The family of a Canadian man who has been sentenced to death in China say their “worst fears” have been realised.
Robert Lloyd Schellenberg was given a 15-year jail term in November but, on Monday, a court said the sentence for drug smuggling was too lenient.
The ruling is likely to worsen a diplomatic row between the countries.
“It is a horrific, unfortunate, heartbreaking situation,” his aunt, Lauri Nelson-Jones, told the BBC via email.
“It is our worst case fear confirmed,” she added. “It is rather unimaginable what he must be feeling and thinking.”
Canadian Prime Minister Justin Trudeau condemned the ruling.
“It is of extreme concern to us as a government, as it should be to all our international friends and allies, that China has chosen to begin to arbitrarily apply the death penalty,” he said in a statement.
Schellenberg has 10 days to launch an appeal and his lawyer told Reuters news agency that he would likely do so.
His case was unexpectedly reviewed after Canada arrested a top official at the Chinese telecoms giant Huawei, on a request from the US.
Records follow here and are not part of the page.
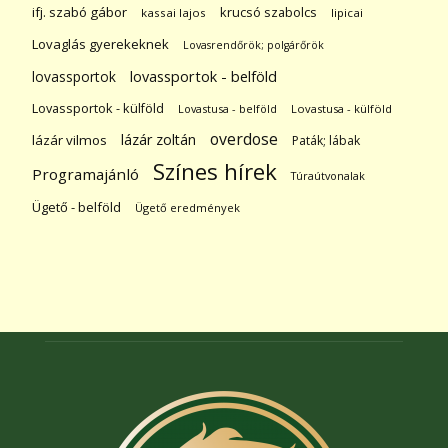
ifj. szabó gábor
krucsó szabolcs
kassai lajos
lipicai
Lovaglás gyerekeknek
Lovasrendőrök; polgárőrök
lovassportok
lovassportok - belföld
Lovassportok - külföld
Lovastusa - belföld
Lovastusa - külföld
overdose
lázár zoltán
lázár vilmos
Paták; lábak
Színes hírek
Programajánló
Túraútvonalak
Ügető - belföld
Ügető eredmények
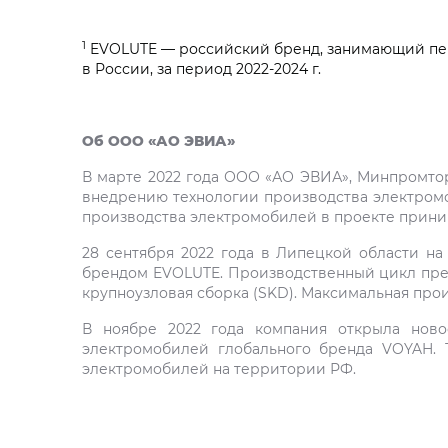
1
EVOLUTE — российский бренд, занимающий пер
в России, за период 2022-2024 г.
Об ООО «АО ЭВИА»
В марте 2022 года ООО «АО ЭВИА», Минпромтор
внедрению технологии производства электромоб
производства электромобилей в проекте приним
28 сентября 2022 года в Липецкой области н
брендом EVOLUTE. Производственный цикл предп
крупноузловая сборка (SKD). Максимальная прои
В ноябре 2022 года компания открыла ново
электромобилей глобального бренда VOYAH. 
электромобилей на территории РФ.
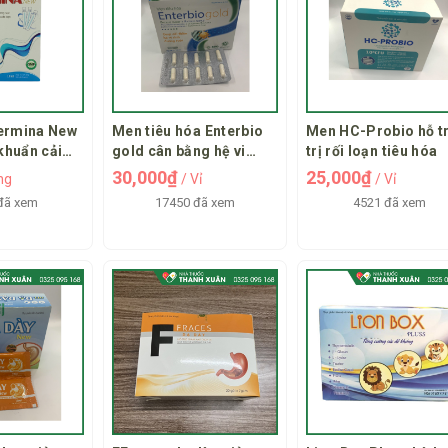
ermina New
Men tiêu hóa Enterbio
Men HC-Probio hỗ t
 khuẩn cải
gold cân bằng hệ vi
trị rối loạn tiêu hóa
 sinh đường
sinh đường ruột
30,000₫
25,000₫
ng
/ Vỉ
/ Vỉ
đã xem
17450 đã xem
4521 đã xem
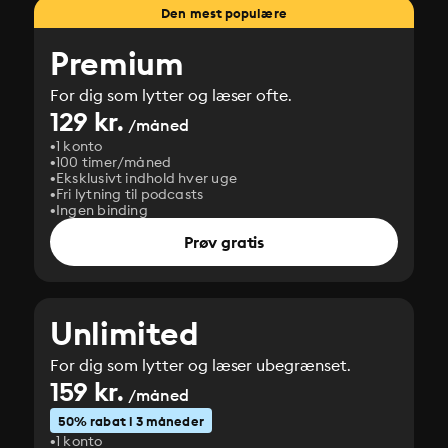
Den mest populære
Premium
For dig som lytter og læser ofte.
129 kr.
/måned
1 konto
100 timer/måned
Eksklusivt indhold hver uge
Fri lytning til podcasts
Ingen binding
Prøv gratis
Unlimited
For dig som lytter og læser ubegrænset.
159 kr.
/måned
50% rabat i 3 måneder
1 konto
The detention of Meng Wanzhou, 46, last month angered China and soured its relations with both Canada and the US.
The Canadian, who is believed to be 36, was arrested in 2014 and accused of planning to smuggle almost 500lb (227kg) of methamphetamine from China to Australia.
He was sentenced to 15 years in prison in November but, following an appeal, a high court in the north-eastern city of Dalian on Monday sentenced him to death.